# How to trace GreptimeDB

> Describes how to use Rust's tracing framework in GreptimeDB for distributed tracing, including defining tracing context in RPC, passing it, and instrumenting code.

# How to trace GreptimeDB

GreptimeDB uses Rust's [tracing](https://docs.rs/tracing/latest/tracing/) framework for code instrument. For the specific details and usage of tracing, please refer to the official documentation of tracing.

By transparently transmitting `trace_id` and other information on the entire distributed system, we can record the function call chain of the entire distributed link, know the time of each tracked function take and other related information, so as to monitor the entire system.

## Define tracing context in RPC

Because the tracing framework does not natively support distributed tracing, we need to manually pass information such as `trace_id` in the RPC message to correctly identify the function calling relationship. We use standards based on [w3c](https://www.w3.org/TR/trace-context/#traceparent-header-field-values) to encode relevant information into `tracing_context` and attach the message to the RPC header. Mainly defined in:

- `frontend` interacts with `datanode`: `tracing_context` is defined in [`RegionRequestHeader`](https://github.com/GreptimeTeam/greptime-proto/blob/main/proto/greptime/v1/region/server.proto)
- `frontend` interacts with `metasrv`: `tracing_context` is defined in [`RequestHeader`](https://github.com/GreptimeTeam/greptime-proto/blob/main/proto/greptime/v1/meta/common.proto)
- Client interacts with `frontend`: `tracing_context` is defined in [`RequestHeader`](https://github.com/GreptimeTeam/greptime-proto/blob/main/proto/greptime/v1/common.proto)

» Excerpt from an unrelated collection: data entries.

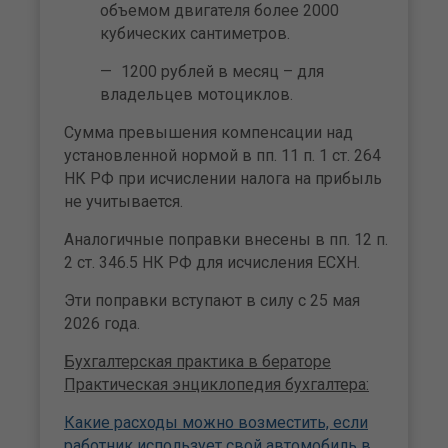
объемом двигателя более 2000
кубических сантиметров.
1200 рублей в месяц – для
владельцев мотоциклов.
Сумма превышения компенсации над
установленной нормой в пп. 11 п. 1 ст. 264
НК РФ при исчислении налога на прибыль
не учитывается.
Аналогичные поправки внесены в пп. 12 п.
2 ст. 346.5 НК РФ для исчисления ЕСХН.
Эти поправки вступают в силу с 25 мая
2026 года.
Бухгалтерская практика в бераторе
Практическая энциклопедия бухгалтера:
Какие расходы можно возместить, если
работник использует свой автомобиль в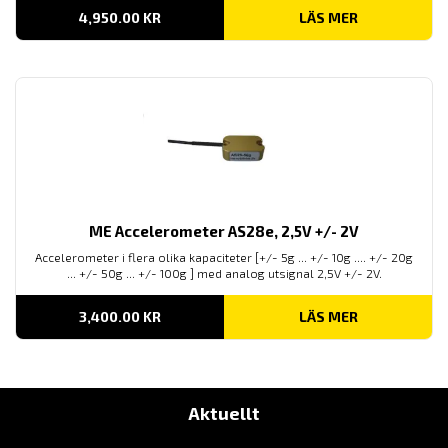
4,950.00
KR
LÄS MER
ME Accelerometer AS28e, 2,5V +/- 2V
Accelerometer i flera olika kapaciteter [+/- 5g ... +/- 10g .... +/- 20g
... +/- 50g ... +/- 100g ] med analog utsignal 2,5V +/- 2V.
3,400.00
KR
LÄS MER
Aktuellt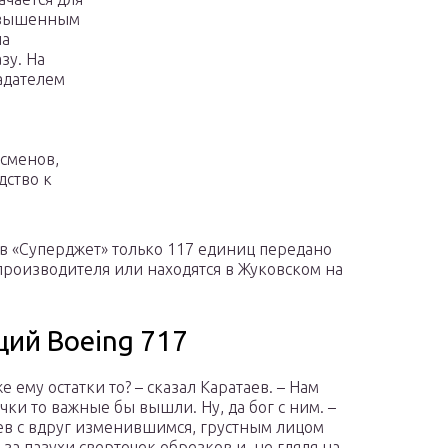
повышенным
на
зу. На
адателем
сменов,
дство к
в «Суперджет» только 117 единиц передано
 производителя или находятся в Жуковском на
ий Boeing 717
же ему остатки то? – сказал Каратаев. – Нам
чки то важные бы вышли. Ну, да бог с ним. –
ев с вдруг изменившимся, грустным лицом
 за пазухи сверточек обрезков и, не глядя на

## Pass tracing context in RPC call

We build a `TracingContext` structure that encapsulates operations related to the tracing context. [Related code](https://github.com/GreptimeTeam/greptimedb/blob/main/src/common/telemetry/src/tracing_context.rs)

GreptimeDB uses `TracingContext::from_current_span()` to obtain the current tracing context, uses the `to_w3c()` method to encode the tracing context into a w3c-compliant format, and attaches it to the RPC message, so that the tracing context is correctly distributed passed within the component.

The following example illustrates how to obtain the current tracing context and pass the parameters correctly when constructing the RPC message, so that the tracing context is correctly passed among the distributed components.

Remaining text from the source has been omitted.